Denmark’s garbage-turned-biofuel to power homes

July 20th, 2011 - 10:55 am ICT by IANS  

Copenhagen, July 20 (IANS) A Danish city is experimenting on turning household garbage and waste water into biofuel that can power homes and public transport, Xinhua reported.

“Our goal is to change the management of wastewater and household rubbish from a costly problem into a valuable resource for local energy production,” said Thomas Banke, mayor of Fredericia city on Denmark’s Jutland peninsula.

“Rubbish will be turned into gas, which will be sold and become an asset for the (city) council’s budget,” he said.

If the plan succeeds, Fredericia would become the first city in Denmark to turn its waste into a storable and portable biofuel that can eventually be used to run city buses and provide heat for homes.

The venture is a public-private initiative based on a new bio-refining process called REnescience. It was developed by Danish utilities company Dong Energy and enzyme maker Novozymes.

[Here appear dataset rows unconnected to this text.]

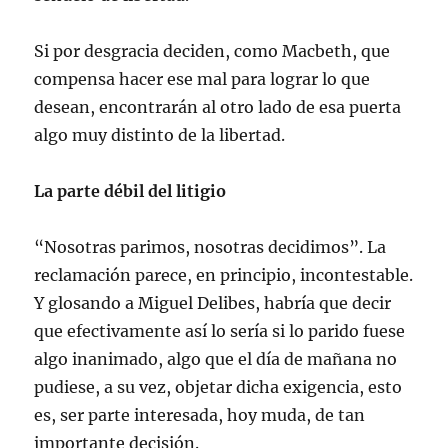
Si por desgracia deciden, como Macbeth, que
compensa hacer ese mal para lograr lo que
desean, encontrarán al otro lado de esa puerta
algo muy distinto de la libertad.
La parte débil del litigio
“Nosotras parimos, nosotras decidimos”. La
reclamación parece, en principio, incontestable.
Y glosando a Miguel Delibes, habría que decir
que efectivamente así lo sería si lo parido fuese
algo inanimado, algo que el día de mañana no
pudiese, a su vez, objetar dicha exigencia, esto
es, ser parte interesada, hoy muda, de tan
importante decisión.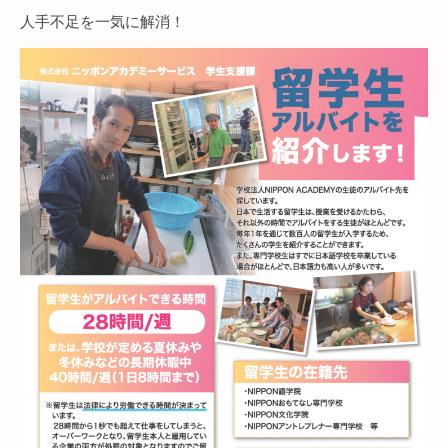
人手不足を一気に解消！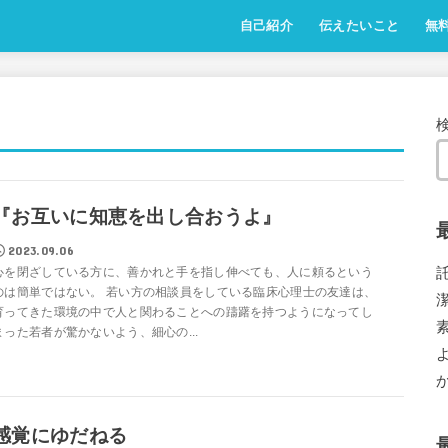
自己紹介
伝えたいこと
無
『お互いに知恵を出し合おうよ』
2023.09.06
心を閉ざしている方に、善かれと手を指し伸べても、人に頼るという
のは簡単ではない。 若い方の相談員をしている臨床心理士の友達は、
育ってきた環境の中で人と関わることへの躊躇を持つようになってし
まった若者が驚かないよう、細心の...
感覚にゆだねる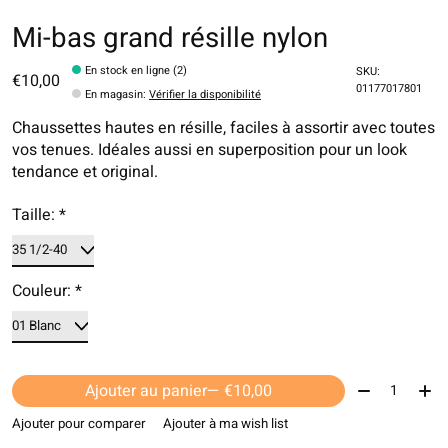
Mi-bas grand résille nylon
En stock en ligne (2)
SKU:
€10,00
01177017801
En magasin
:
Vérifier la disponibilité
Chaussettes hautes en résille, faciles à assortir avec toutes
vos tenues. Idéales aussi en superposition pour un look
tendance et original.
Taille:
*
Couleur:
*
Quantité:
Ajouter au panier
— €10,00
Ajouter pour comparer
Ajouter à ma wish list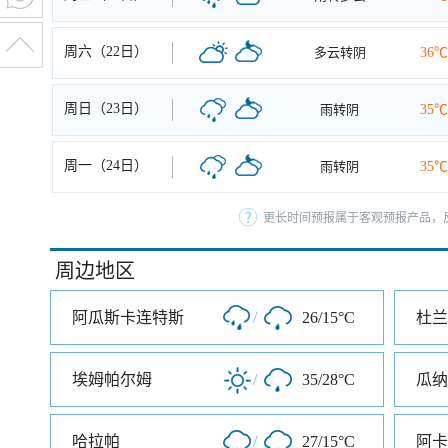
周六（22日）
多云转阴
36℃
周日（23日）
雨转阴
35℃
周一（24日）
雨转阴
35℃
更长时间预报属于客观预报产品，反
周边地区
阿瓜斯卡连特斯
/
26/15°C
杜兰
埃姆帕尔姆
/
35/28°C
瓜纳
哈拉帕
/
27/15°C
阿卡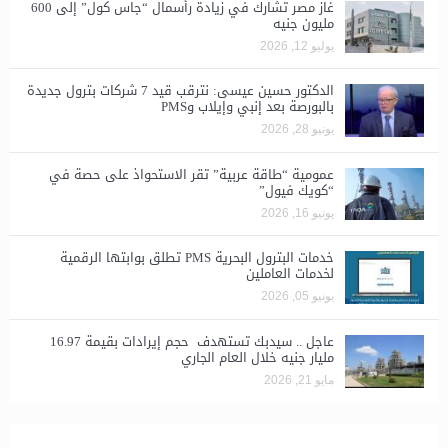
غاز مصر تشارك في زيادة رأسمال “جاس كول” إلى 600
مليون جنيه
يوليو 12, 2026
الدكتور حسين عيسى: نترقب قيد 7 شركات بترول جديدة
بالبورصة بعد إنبي وإيلاب وPMS
يونيو 28, 2026
​عمومية “طاقة عربية” تقر الاستحواذ على حصة في
“كويك فيول”
يونيو 16, 2026
خدمات البترول البحرية PMS تطلق بوابتها الرقمية
لخدمات العاملين
يونيو 05, 2026
عاجل .. سيدبك تستهدف حجم إيرادات بقيمة 16.97
مليار جنيه خلال العام الجاري
مايو 21, 2026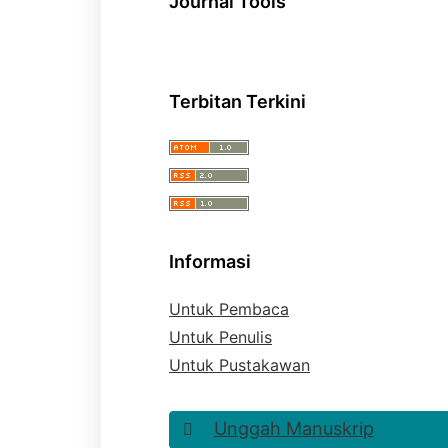
Journal Tools
Terbitan Terkini
Informasi
Untuk Pembaca
Untuk Penulis
Untuk Pustakawan
Unggah Manuskrip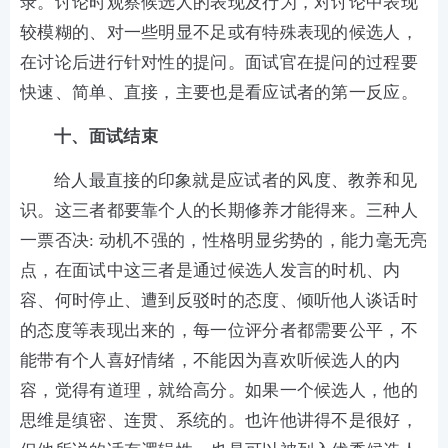
录。讨论时观察候选人的表现及行为，对讨论中表现
较模糊的、对一些明显不足或有特殊表现的候选人，
在讨论后进行针对性的提问。面试官在提问的过程要
快速、简单、直接，主要也是看应试者的第一反应。
十、面试结束
给人最直接的印象就是应试者的风度、教养和见
识。这三者都要靠个人的长期修养才能得来。三种人
一票否决: 动机不强的，性格明显劣势的，能力毫无亮
点，在面试中这三者是通过候选人发言的时机、内
容、何时停止、遭到反驳时的态度、倾听他人谈话时
的态度等表现出来的，每一位评分者都需要公平，不
能带有个人喜好情绪，不能因为喜欢听候选人的内
容，觉得有道理，就给高分。如果一个候选人，他的
思维是缜密、连贯、系统的。也许他讲得不是很好，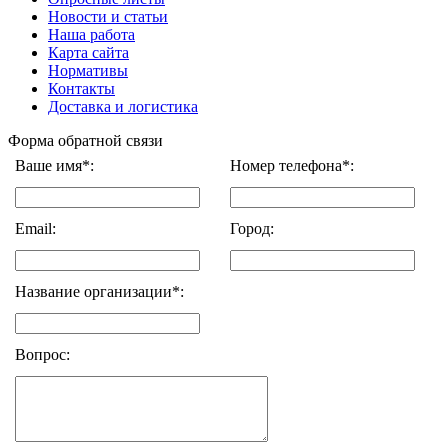
Новости и статьи
Наша работа
Карта сайта
Нормативы
Контакты
Доставка и логистика
Форма обратной связи
Ваше имя*:
Номер телефона*:
Email:
Город:
Название организации*:
Вопрос: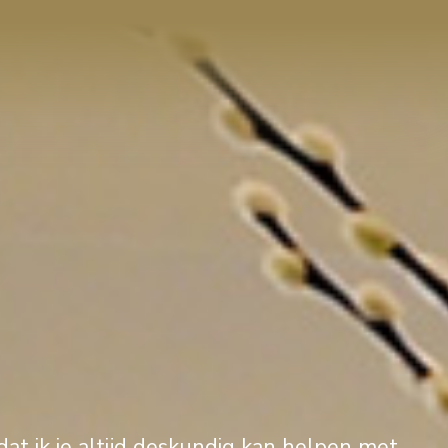
dat ik je altijd deskundig kan helpen met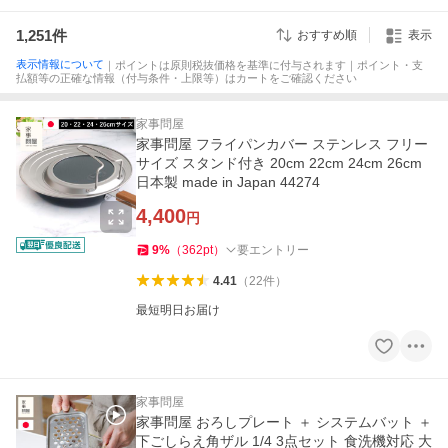
1,251
件
おすすめ順
表示
表示情報について
｜ポイントは原則税抜価格を基準に付与されます｜ポイント・支
払額等の正確な情報（付与条件・上限等）はカートをご確認ください
家事問屋
家事問屋 フライパンカバー ステンレス フリー
サイズ スタンド付き 20cm 22cm 24cm 26cm
日本製 made in Japan 44274
4,400
円
9
%
（
362
pt
）
要エントリー
4.41
（
22
件
）
最短明日お届け
家事問屋
家事問屋 おろしプレート ＋ システムバット ＋
下ごしらえ角ザル 1/4 3点セット 食洗機対応 大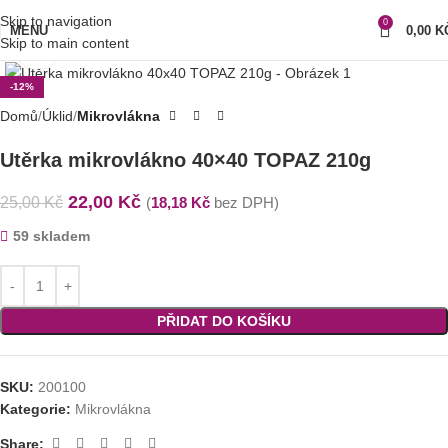
Skip to navigation
0
MENU
0,00
K
Skip to main content
Klikni pro zvětšení
-12%
Domů
Úklid
Mikrovlákna
Utěrka mikrovlákno 40×40 TOPAZ 210g
22,00
Kč
25,00
Kč
(
18,18
Kč
bez DPH)
59 skladem
PŘIDAT DO KOŠÍKU
SKU:
200100
Kategorie:
Mikrovlákna
Share: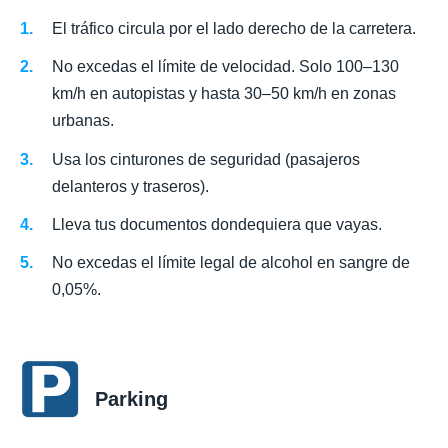
El tráfico circula por el lado derecho de la carretera.
No excedas el límite de velocidad. Solo 100–130
km/h en autopistas y hasta 30–50 km/h en zonas
urbanas.
Usa los cinturones de seguridad (pasajeros
delanteros y traseros).
Lleva tus documentos dondequiera que vayas.
No excedas el límite legal de alcohol en sangre de
0,05%.
Parking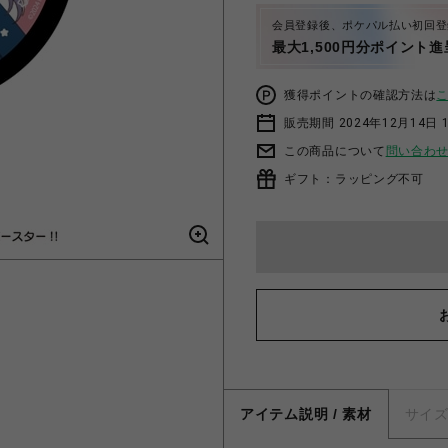
会員登録後、ポケパル払い初回登
最大1,500円分ポイント進
獲得ポイントの確認方法は
販売期間 2024年12月14日 1
この商品について
問い合わ
ギフト：ラッピング不可
アイテム説明 / 素材
サイ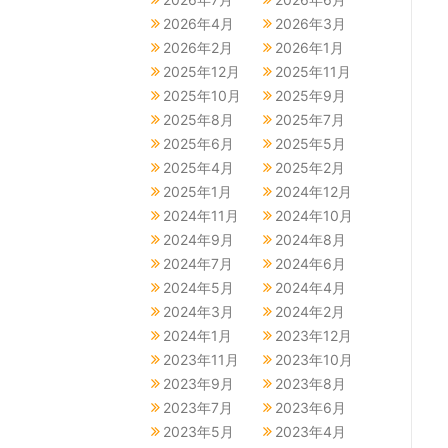
2026年4月
2026年3月
2026年2月
2026年1月
2025年12月
2025年11月
2025年10月
2025年9月
2025年8月
2025年7月
2025年6月
2025年5月
2025年4月
2025年2月
2025年1月
2024年12月
2024年11月
2024年10月
2024年9月
2024年8月
2024年7月
2024年6月
2024年5月
2024年4月
2024年3月
2024年2月
2024年1月
2023年12月
2023年11月
2023年10月
2023年9月
2023年8月
2023年7月
2023年6月
2023年5月
2023年4月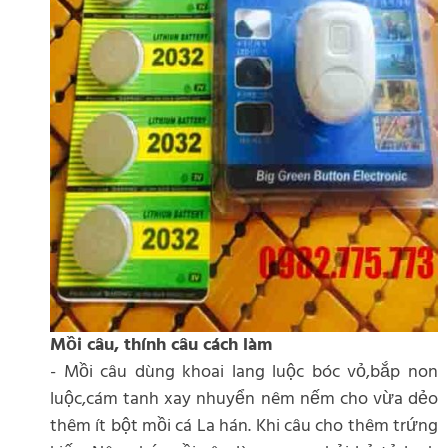
Mồi câu, thính câu cách làm
- Mồi câu dùng khoai lang luộc bóc vỏ,bắp non
luộc,cám tanh xay nhuyển nêm nếm cho vừa dẻo
thêm ít bột mồi cá La hán. Khi câu cho thêm trứng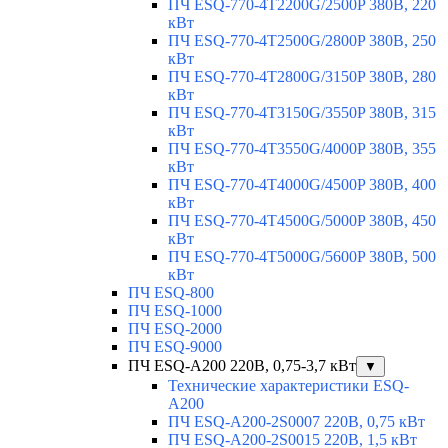
ПЧ ESQ-770-4T2200G/2500P 380В, 220
кВт
ПЧ ESQ-770-4T2500G/2800P 380В, 250
кВт
ПЧ ESQ-770-4T2800G/3150P 380В, 280
кВт
ПЧ ESQ-770-4T3150G/3550P 380В, 315
кВт
ПЧ ESQ-770-4T3550G/4000P 380В, 355
кВт
ПЧ ESQ-770-4T4000G/4500P 380В, 400
кВт
ПЧ ESQ-770-4T4500G/5000P 380В, 450
кВт
ПЧ ESQ-770-4T5000G/5600P 380В, 500
кВт
ПЧ ESQ-800
ПЧ ESQ-1000
ПЧ ESQ-2000
ПЧ ESQ-9000
ПЧ ESQ-A200 220В, 0,75-3,7 кВт
▼
Технические характеристики ESQ-
A200
ПЧ ESQ-A200-2S0007 220В, 0,75 кВт
ПЧ ESQ-A200-2S0015 220В, 1,5 кВт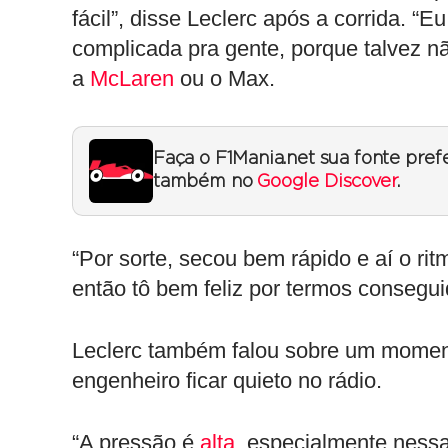
fácil”, disse Leclerc após a corrida. “E
complicada pra gente, porque talvez 
a
McLaren
ou o Max.
Faça o F1Mania.net sua fonte pref
também no
Google Discover
.
“Por sorte, secou bem rápido e aí o rit
então tô bem feliz por termos consegui
Leclerc também falou sobre um moment
engenheiro ficar quieto no rádio.
“A pressão é
alta
, especialmente ness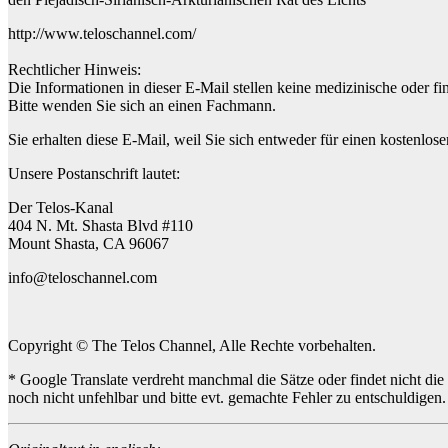
http://www.teloschannel.com/
Rechtlicher Hinweis:
Die Informationen in dieser E-Mail stellen keine medizinische oder fi
Bitte wenden Sie sich an einen Fachmann.
Sie erhalten diese E-Mail, weil Sie sich entweder für einen kostenlos
Unsere Postanschrift lautet:
Der Telos-Kanal
404 N. Mt. Shasta Blvd #110
Mount Shasta, CA 96067
info@teloschannel.com
Copyright © The Telos Channel, Alle Rechte vorbehalten.
* Google Translate verdreht manchmal die Sätze oder findet nicht die
noch nicht unfehlbar und bitte evt. gemachte Fehler zu entschuldige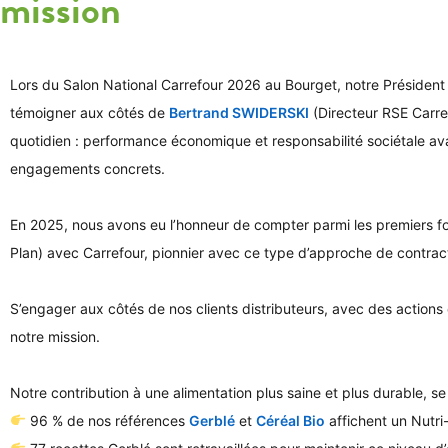
mission
Lors du Salon National Carrefour 2026 au Bourget, notre Président
témoigner aux côtés de
Bertrand SWIDERSKI
(Directeur RSE Carre
quotidien : performance économique et responsabilité sociétale ava
engagements concrets.
En 2025, nous avons eu l’honneur de compter parmi les premiers fo
Plan) avec Carrefour, pionnier avec ce type d’approche de contract
S’engager aux côtés de nos clients distributeurs, avec des action
notre mission.
Notre contribution à une alimentation plus saine et plus durable, se
96 % de nos références
Gerblé
et
Céréal Bio
affichent un Nutri
hashtag
hashtag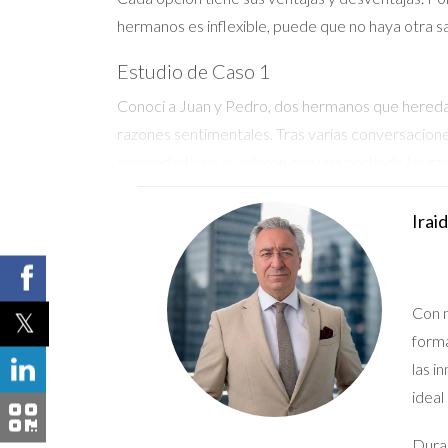
hermanos es inflexible, puede que no haya otra sal
Estudio de Caso 1
Conocí a Juan y Pedro, dos hermanos que heredaro
razones sentimentales. Tras varias conversaciones
propiedad y se quedaron con una parte de las ga
Estudio de Caso 2
Irai
En otro caso, Marta heredó una casa junto a su 
consultar a un abogado, decidieron presentar una 
Estudio de Caso 3
Con m
forma
Alicia y Roberto enfrentaron una situación similar
las i
alquilar la propiedad durante unos años y compart
ideal
Recuerda que cada caso es único. Te invit
Duran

The process involves spinning and heating household rubbish and wastewater in a cylindrical tank, while enzymes that digest the organic components in the mixture are added, Dong Energy said on its website.

After 12 to 20 hours, a brown, combustible biofuel is left over, which can be then refined to produce biogas and bioethanol, heat and electricity.

About 800 kg of waste per hour could be treated and turned into biogas.

Any non-organic waste in the mixture, such as plastic, metal and glass, that are not digested by the enzymes, can be separated from the biofuel and recycled.